> **Task directions**
Copy, without any change, the lines from the one that holds "UI 디자인 마이크로 아시아365 (54, 1846)" through the final line of the material below.

[[ Provided entries, beginning ]]

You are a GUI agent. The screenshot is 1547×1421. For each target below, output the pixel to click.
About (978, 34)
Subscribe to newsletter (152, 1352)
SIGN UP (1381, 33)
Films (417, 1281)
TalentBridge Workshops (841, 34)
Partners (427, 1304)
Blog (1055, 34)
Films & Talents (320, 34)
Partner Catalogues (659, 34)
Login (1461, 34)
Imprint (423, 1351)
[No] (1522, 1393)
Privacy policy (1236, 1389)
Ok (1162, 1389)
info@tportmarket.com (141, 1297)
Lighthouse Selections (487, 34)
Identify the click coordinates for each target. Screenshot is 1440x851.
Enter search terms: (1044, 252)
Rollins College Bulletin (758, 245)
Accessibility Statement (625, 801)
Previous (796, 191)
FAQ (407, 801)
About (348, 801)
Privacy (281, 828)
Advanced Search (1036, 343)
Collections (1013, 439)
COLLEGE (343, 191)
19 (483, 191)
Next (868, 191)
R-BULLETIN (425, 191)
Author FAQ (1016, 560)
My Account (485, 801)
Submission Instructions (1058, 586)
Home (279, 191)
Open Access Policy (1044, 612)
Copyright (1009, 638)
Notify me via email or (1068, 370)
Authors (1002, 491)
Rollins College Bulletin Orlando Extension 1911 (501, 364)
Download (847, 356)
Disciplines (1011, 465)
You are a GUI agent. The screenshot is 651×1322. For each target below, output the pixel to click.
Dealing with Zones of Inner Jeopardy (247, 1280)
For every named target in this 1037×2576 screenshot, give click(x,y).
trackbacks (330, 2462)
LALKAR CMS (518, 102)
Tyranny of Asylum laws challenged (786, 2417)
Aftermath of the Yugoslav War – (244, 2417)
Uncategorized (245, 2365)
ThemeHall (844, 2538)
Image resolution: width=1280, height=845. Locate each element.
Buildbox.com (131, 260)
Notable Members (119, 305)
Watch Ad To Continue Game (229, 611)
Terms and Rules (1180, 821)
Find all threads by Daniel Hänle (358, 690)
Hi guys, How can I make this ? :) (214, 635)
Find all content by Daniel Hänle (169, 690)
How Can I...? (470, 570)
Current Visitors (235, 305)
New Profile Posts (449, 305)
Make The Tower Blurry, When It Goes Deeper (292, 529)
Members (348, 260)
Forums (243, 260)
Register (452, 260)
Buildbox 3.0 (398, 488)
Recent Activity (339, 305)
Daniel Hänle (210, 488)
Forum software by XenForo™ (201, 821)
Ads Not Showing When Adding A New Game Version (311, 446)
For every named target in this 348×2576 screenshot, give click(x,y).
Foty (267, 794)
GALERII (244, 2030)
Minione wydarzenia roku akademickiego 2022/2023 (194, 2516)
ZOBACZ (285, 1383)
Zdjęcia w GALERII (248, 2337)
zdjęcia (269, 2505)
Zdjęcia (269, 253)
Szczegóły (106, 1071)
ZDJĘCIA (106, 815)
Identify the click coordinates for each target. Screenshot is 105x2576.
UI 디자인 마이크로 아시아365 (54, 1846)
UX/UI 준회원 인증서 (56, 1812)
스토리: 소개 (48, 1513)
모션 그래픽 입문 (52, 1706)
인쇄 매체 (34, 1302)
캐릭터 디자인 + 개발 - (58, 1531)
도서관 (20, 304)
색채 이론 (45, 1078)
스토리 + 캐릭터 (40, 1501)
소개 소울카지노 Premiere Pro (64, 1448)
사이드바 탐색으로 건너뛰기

[[ Provided entries, end ]]

> **Problem solution**
UI 디자인 마이크로 아시아365 (54, 1846)
UX/UI 준회원 인증서 (56, 1812)
스토리: 소개 (48, 1513)
모션 그래픽 입문 (52, 1706)
인쇄 매체 (34, 1302)
캐릭터 디자인 + 개발 - (58, 1531)
도서관 (20, 304)
색채 이론 (45, 1078)
스토리 + 캐릭터 (40, 1501)
소개 소울카지노 Premiere Pro (64, 1448)
사이드바 탐색으로 건너뛰기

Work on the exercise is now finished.